C’est bien parce que le politique produit des nouvelles formes de ségrégation et met à mal l’intime, que la reconstruction d’un espace d’interlocution psychique, entre la personne et ses thérapeutes, mais également au sein des altérités internes, est un mouvement de refus de la banalisation des exclusions matérielles et psychiques d’un nombre croissant de femmes, d’hommes et d’enfants. Certaines mises à nues de la condition humaine sont là pour nous rappeler les effets du politique dans la vie psychique inconsciente. Quel effet sur les générations ?
Tisser les conditions d’un « Lieu », resituer du collectif, reste un impératif face à des détresses difficiles à recevoir dans un transfert solitaire.

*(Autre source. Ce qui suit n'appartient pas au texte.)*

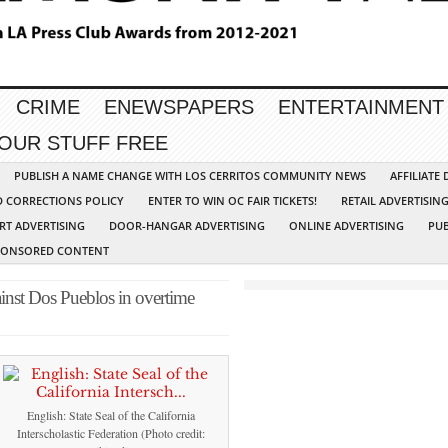
CRIME
ENEWSPAPERS
ENTERTAINMENT
YOUR STUFF FREE
PUBLISH A NAME CHANGE WITH LOS CERRITOS COMMUNITY NEWS
AFFILIATE
D CORRECTIONS POLICY
ENTER TO WIN OC FAIR TICKETS!
RETAIL ADVERTISIN
RT ADVERTISING
DOOR-HANGAR ADVERTISING
ONLINE ADVERTISING
PUB
PONSORED CONTENT
ainst Dos Pueblos in overtime
English: State Seal of the California
Interscholastic Federation (Photo credit: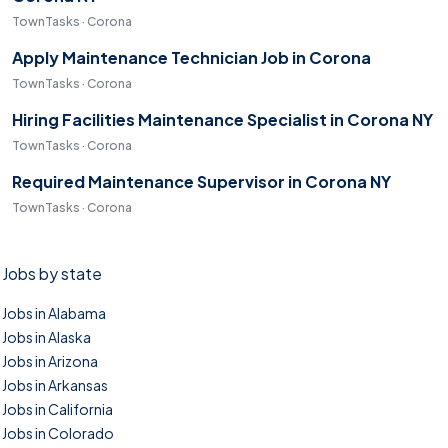
TownTasks · Corona
Apply Maintenance Technician Job in Corona
TownTasks · Corona
Hiring Facilities Maintenance Specialist in Corona NY
TownTasks · Corona
Required Maintenance Supervisor in Corona NY
TownTasks · Corona
Jobs by state
Jobs in Alabama
Jobs in Alaska
Jobs in Arizona
Jobs in Arkansas
Jobs in California
Jobs in Colorado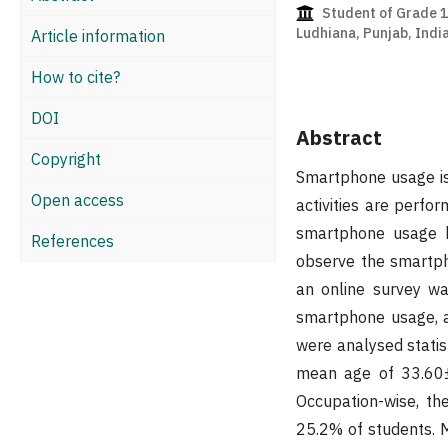
Student of Grade 12
Ludhiana, Punjab, Indi
Article information
How to cite?
DOI
Abstract
Copyright
Smartphone usage is 
Open access
activities are perf
smartphone usage b
References
observe the smartph
an online survey wa
smartphone usage, an
were analysed statis
mean age of 33.60±1
Occupation-wise, th
25.2% of students.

La clinique de l’exil est une clinique feuilletée, mêlant assurément une dimension traumatique ou post traumatique ; des deuils confinant parfois au mélancolique ; des éléments de défection fantasmatique non réductible au trauma ; une déchirure entre honte et culpabilité ; des pannes de la faculté à faire récit.
Les exils forcés nous enseignent sur notre exil de structure, et à partir de cette division, nous pouvons écouter et accueillir l’« ouvert » du travail psychique d’exil. Le travail analytique prend appui sur ces niveaux différenciés pour les nouer.
Pour les cliniques de l’exil, un état des lieux s’impose. Comment les équipes d’accueil et de soin réagissent-elles face à ces nouvelles donnes ? Qu’inventent-elles ? Quels obstacles rencontrent-elles ? Comment les tentatives de « gestion » des demandes d’asile ré-interrogent l’application des lois et bousculent le droit ? Faut-il, ou pas, faire le choix de travailler avec des interprètes ? Comment penser la question de la traduction ? Quelle hospitalité psychique pouvons-nous construire avec ces personnes ? Comment ces cliniques remanient certaines catégories métapsychologiques ?
Ce dossier sera composé d’articles, d’entretiens et de « notes de terrain ». Il regroupe des contributions de professionnels divers : enseignants, historiens, médecins, sociologues, juristes, psychologues et psychanalystes, tous engagés dans des pratiques de terrain.